<<<<
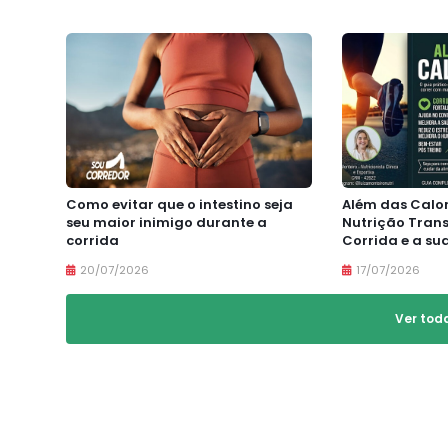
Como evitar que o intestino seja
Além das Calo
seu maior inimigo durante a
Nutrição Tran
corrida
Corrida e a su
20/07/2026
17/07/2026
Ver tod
>>>>
<<<<
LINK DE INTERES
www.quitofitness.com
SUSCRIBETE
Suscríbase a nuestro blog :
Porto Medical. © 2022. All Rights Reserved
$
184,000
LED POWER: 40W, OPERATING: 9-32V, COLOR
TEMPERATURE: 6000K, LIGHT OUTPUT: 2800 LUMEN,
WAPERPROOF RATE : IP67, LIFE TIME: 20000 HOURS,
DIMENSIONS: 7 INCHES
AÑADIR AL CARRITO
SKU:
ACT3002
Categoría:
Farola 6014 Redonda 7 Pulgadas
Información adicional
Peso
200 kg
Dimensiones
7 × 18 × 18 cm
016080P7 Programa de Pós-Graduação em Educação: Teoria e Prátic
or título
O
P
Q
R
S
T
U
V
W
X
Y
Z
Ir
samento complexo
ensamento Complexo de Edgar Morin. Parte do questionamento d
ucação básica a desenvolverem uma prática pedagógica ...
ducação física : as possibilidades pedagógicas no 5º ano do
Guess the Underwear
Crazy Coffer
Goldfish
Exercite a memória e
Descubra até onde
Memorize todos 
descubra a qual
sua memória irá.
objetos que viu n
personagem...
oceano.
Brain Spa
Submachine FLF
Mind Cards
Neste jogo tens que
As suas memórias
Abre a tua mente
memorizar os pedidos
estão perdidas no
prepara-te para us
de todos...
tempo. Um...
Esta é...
>>>>
<<<<
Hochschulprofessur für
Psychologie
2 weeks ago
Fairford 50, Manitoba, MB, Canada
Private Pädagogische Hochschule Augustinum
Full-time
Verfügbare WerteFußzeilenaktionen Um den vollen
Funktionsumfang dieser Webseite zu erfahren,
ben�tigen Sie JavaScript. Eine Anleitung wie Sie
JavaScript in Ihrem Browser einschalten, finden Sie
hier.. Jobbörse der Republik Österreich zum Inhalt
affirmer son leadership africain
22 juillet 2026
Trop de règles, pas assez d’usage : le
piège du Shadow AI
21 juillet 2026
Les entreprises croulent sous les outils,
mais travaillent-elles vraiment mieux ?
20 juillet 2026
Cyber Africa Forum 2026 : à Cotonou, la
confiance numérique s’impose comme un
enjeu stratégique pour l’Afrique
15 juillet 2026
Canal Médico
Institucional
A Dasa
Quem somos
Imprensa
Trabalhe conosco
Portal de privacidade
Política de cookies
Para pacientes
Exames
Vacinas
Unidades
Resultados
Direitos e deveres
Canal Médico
>>>>
### What you should do
Among the lines above, repeat exactly those from the line with "mais travaillent-elles vraiment mieux ?" to the line with "Portal de privacidade", counting both ends.

### Response to this task
mais travaillent-elles vraiment mieux ?
20 juillet 2026
Cyber Africa Forum 2026 : à Cotonou, la
confiance numérique s’impose comme un
enjeu stratégique pour l’Afrique
15 juillet 2026
Canal Médico
Institucional
A Dasa
Quem somos
Imprensa
Trabalhe conosco
Portal de privacidade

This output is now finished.